Automatische Newsletter-Anmeldung

Newsletter sind praktisch, um Interessenten und Kunden auf Produkte und Angebote aufmerksam zu machen. Das dachte sich auch ein französisches Unternehmen für Luxushotels. Kunden, die über die Webseite des Unternehmens eine Buchung abschlossen, wurden automatisch für den Marketing-Newsletter angemeldet, der Produkte und Dienstleistungen Dritter bewarb. Grund war eine vorangekreuzte Checkbox. Nicht aufmerksame Kunden erhielten fortan regelmäßig diesen Newsletter und konnten ihn auch nicht so einfach wieder abbestellen. Technische Probleme, die im Machtbereich des Unternehmens lagen, machten es für viele Betroffene gar nicht erst möglich, ihrer Datenverarbeitung zu widersprechen. Den vielen Beschwerden der Betroffenen kam das Unternehmen nur schleppend und nicht fristgerecht nach.

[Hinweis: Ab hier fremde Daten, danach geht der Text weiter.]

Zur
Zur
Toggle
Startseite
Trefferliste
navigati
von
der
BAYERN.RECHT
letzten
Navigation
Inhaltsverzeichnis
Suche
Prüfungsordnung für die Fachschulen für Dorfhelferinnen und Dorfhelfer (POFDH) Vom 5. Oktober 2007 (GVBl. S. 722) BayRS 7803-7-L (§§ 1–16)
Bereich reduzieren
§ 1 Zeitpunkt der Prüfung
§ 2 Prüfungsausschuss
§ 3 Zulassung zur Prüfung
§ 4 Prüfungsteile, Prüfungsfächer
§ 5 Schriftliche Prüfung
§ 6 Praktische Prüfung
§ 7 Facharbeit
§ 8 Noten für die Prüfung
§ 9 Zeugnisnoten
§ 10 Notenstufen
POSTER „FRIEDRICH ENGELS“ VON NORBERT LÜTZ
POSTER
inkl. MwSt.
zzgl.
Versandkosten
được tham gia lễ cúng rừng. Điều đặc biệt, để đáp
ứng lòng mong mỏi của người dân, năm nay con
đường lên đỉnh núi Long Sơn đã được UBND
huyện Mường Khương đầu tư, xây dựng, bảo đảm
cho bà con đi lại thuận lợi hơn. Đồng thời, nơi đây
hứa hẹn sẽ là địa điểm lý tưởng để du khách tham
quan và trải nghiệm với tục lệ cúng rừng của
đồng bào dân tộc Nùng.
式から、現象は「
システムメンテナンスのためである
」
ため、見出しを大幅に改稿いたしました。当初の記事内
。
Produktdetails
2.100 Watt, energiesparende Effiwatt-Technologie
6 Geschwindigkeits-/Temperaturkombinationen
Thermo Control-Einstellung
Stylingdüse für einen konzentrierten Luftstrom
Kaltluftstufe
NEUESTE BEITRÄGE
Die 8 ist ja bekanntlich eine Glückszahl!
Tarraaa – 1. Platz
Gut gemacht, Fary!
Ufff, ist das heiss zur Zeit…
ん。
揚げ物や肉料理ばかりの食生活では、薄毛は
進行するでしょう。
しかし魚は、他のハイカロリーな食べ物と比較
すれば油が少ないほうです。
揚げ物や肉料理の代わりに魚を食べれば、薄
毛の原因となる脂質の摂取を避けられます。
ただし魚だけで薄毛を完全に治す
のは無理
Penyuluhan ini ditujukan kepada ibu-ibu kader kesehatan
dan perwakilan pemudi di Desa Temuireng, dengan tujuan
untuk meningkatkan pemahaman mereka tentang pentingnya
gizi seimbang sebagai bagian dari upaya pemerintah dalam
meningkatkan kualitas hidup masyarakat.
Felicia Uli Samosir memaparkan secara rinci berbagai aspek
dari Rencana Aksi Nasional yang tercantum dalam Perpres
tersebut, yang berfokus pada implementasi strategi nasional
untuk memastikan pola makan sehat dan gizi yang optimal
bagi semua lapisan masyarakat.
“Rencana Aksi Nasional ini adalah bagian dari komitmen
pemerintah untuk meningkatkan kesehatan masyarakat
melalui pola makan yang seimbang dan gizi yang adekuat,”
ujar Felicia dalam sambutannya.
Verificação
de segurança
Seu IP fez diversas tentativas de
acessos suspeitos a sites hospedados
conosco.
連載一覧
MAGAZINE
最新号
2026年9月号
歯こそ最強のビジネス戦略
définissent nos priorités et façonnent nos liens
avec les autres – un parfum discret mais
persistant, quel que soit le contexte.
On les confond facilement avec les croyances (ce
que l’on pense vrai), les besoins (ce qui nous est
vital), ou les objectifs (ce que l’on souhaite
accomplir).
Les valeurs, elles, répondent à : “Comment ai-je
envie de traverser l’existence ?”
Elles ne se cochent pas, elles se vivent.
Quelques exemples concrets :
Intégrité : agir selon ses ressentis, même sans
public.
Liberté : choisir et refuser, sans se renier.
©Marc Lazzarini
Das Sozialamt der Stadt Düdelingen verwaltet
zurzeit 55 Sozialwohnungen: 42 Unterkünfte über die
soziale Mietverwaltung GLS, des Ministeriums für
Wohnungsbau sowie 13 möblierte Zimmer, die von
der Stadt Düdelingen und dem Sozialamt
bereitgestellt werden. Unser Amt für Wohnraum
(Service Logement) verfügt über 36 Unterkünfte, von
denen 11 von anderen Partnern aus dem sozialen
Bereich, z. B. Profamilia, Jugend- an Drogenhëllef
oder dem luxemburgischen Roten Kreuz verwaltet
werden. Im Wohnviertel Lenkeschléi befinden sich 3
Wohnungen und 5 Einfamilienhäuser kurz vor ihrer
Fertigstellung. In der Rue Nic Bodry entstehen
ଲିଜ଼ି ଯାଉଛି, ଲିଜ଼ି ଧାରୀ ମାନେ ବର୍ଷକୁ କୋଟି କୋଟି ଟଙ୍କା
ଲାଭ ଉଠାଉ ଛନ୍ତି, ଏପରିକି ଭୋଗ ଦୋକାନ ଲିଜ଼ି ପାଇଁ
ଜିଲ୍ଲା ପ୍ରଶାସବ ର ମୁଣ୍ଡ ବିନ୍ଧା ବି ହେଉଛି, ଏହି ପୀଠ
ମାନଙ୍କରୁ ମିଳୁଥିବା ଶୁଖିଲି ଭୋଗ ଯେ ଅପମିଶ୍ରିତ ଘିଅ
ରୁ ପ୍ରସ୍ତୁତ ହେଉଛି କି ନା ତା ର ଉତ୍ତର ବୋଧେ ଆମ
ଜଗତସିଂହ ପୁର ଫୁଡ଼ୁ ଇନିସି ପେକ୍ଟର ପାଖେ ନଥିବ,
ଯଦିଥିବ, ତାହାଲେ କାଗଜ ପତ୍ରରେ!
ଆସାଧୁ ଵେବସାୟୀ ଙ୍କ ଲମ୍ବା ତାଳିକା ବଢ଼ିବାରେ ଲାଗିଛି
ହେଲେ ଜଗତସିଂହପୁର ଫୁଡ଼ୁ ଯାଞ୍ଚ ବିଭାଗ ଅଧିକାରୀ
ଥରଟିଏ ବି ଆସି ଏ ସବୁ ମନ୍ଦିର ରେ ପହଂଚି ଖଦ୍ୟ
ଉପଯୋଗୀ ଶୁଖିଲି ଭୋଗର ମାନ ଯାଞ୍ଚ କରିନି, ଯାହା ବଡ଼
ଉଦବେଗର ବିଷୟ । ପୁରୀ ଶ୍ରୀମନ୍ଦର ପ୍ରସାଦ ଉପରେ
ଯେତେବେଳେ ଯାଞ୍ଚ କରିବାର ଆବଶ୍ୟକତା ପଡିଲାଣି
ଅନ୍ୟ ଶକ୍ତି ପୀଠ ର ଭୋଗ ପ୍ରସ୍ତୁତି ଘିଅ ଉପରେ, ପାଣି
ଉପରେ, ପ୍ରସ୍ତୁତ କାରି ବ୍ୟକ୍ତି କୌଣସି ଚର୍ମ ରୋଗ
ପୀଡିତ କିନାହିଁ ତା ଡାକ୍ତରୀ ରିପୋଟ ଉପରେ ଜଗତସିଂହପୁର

Die französische Aufsichtsbehörde verhängte nun ein Bußgeld in Höhe von 600.000 € gegen das Unternehmen. Es habe gegen die Informationspflicht aus Artt. 12, 13 DSGVO verstoßen, indem es nicht hinreichend erkennen ließ, die Datenverarbeitung zur Zusendung eines Newsletters auf Grundlage einer Einwilligung vorzunehmen. Die fehlende Abmeldemöglichkeit für den Newsletter verstoße außerdem gegen das Widerspruchsrecht der Betroffenen (Art. 21 DSGVO). Da das Unternehmen die Betroffenenanfragen nicht fristgerecht bearbeitete, verstieß es gegen das ihnen zustehende Auskunftsrecht (Art. 15 DSGVO).

Behörde: Commission Nationale de l’Informatique et des Libertés (CNIL)
Branche: Hotelbranche
Verstoß: Art. 12 DSGVO, Art. 13 DSGVO, Art. 15 DSGVO, Art. 21 DSGVO, Art. 32 DSGVO
Bußgeld: 600.000 €

Der Fall der französischen Aufsichtsbehörde verdeutlicht noch einmal, dass vorausgefüllte Checkboxen teuer werden können. Dort, wo die Datenverarbeitung aufgrund einer Einwilligung der Betroffenen erfolgt, muss diese auch freiwillig erteilt werden. Checkboxen, die vom Verarbeiter vorausgefüllt sind (sog. Opt-out-Verfahren), stellen nach Erwägungsgrund 32 keine freiwillige Einwilligung des Betroffenen dar.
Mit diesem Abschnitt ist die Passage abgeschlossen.